KURIER: Was ist die APG? Tatsächlich so etwas wie die Asfinag der Stromnetze?
Gerhard Christiner: Im weitesten Sinne stimmt das, wir betreiben das Hoch- und Höchstspannungsnetz in Österreich. Das sind 380.000-Volt- und 220.000-Volt-Leitungen, wir sind sozusagen ein Strom-Logistikunternehmen. Und was auch wichtig ist, wir stellen sicher, dass zu jedem Zeitpunkt so viel Strom in Österreich verfügbar ist, wie auch verbraucht wird.
Wir brauchen immer gleich viel Erzeugung wie Verbrauch?
Genau. Es muss genau das erzeugt oder importiert werden, was auch verbraucht oder exportiert wird. Die Balance wird automatisch alle zwei Sekunden ausgeregelt.
Wird der Strombedarf wegen Wärmepumpen, E-Autos und der Elektrifizierung der Industrie enorm steigen?
Aktuell sinkt der Stromverbrauch sogar, aber das wird sich ändern. Aktuell liegt der Stromverbrauch bei rund 70 Terawattstunden (TWh) und unser gesamter Endenergiebedarf bei etwa 300 TWh, da sind fossile und erneuerbare Energie enthalten. Wenn wir bis 2040 den gesamten Energiebedarf dekarbonisieren wollen, was das Ziel ist, wird der Stromverbrauch dann bei circa 140 Terawattstunden landen.

Gerhard Christiner, Wolfgang Hattmannsdorfer
Wie? Warum viel weniger?
Weil Strom einen wesentlich höheren Wirkungsgrad hat und der Verbrauch effizienter ist, als wenn wir fossile Energien beziehen. Ein klassischer Verbrennungsmotor etwa bei einem Dieselauto hat einen Wirkungsgrad von 20, maximal 25 Prozent – ein Elektromotor hat 80 Prozent. Allein dadurch kann man Energie sparen.

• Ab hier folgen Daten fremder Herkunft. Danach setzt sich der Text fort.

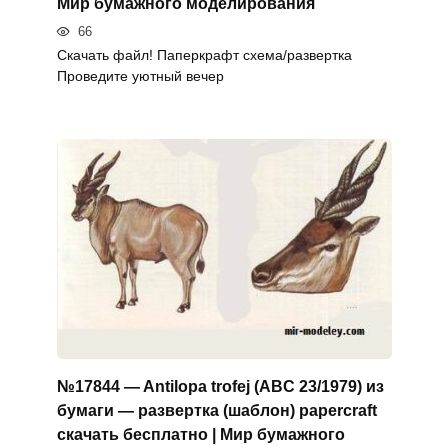
Мир бумажного моделирования
66
Скачать файл! Паперкрафт схема/развертка
Проведите уютный вечер
№17844 — Antilopa trofej (ABC 23/1979) из
бумаги — развертка (шаблон) papercraft
скачать бесплатно | Мир бумажного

Warum sind unsere Stromkosten so hoch?
Bei den Stromkosten liegen wir in Europa im Mittelfeld. Günstiger ist der Strom in den nordischen Ländern, weil es dort sehr viel Wasserkraft gibt. Günstiger ist der Strom auch in Frankreich und Spanien, weil Frankreich viel Atomkraft und Spanien enorm viel PV ausgebaut hat. Auch die Beneluxstaaten und Deutschland haben sehr viel Erneuerbare. Und dann kommt Österreich. In Österreich ist der Strompreis verglichen mit Deutschland im Jahresdurchschnitt pro Megawattstunde um rund acht Euro teurer.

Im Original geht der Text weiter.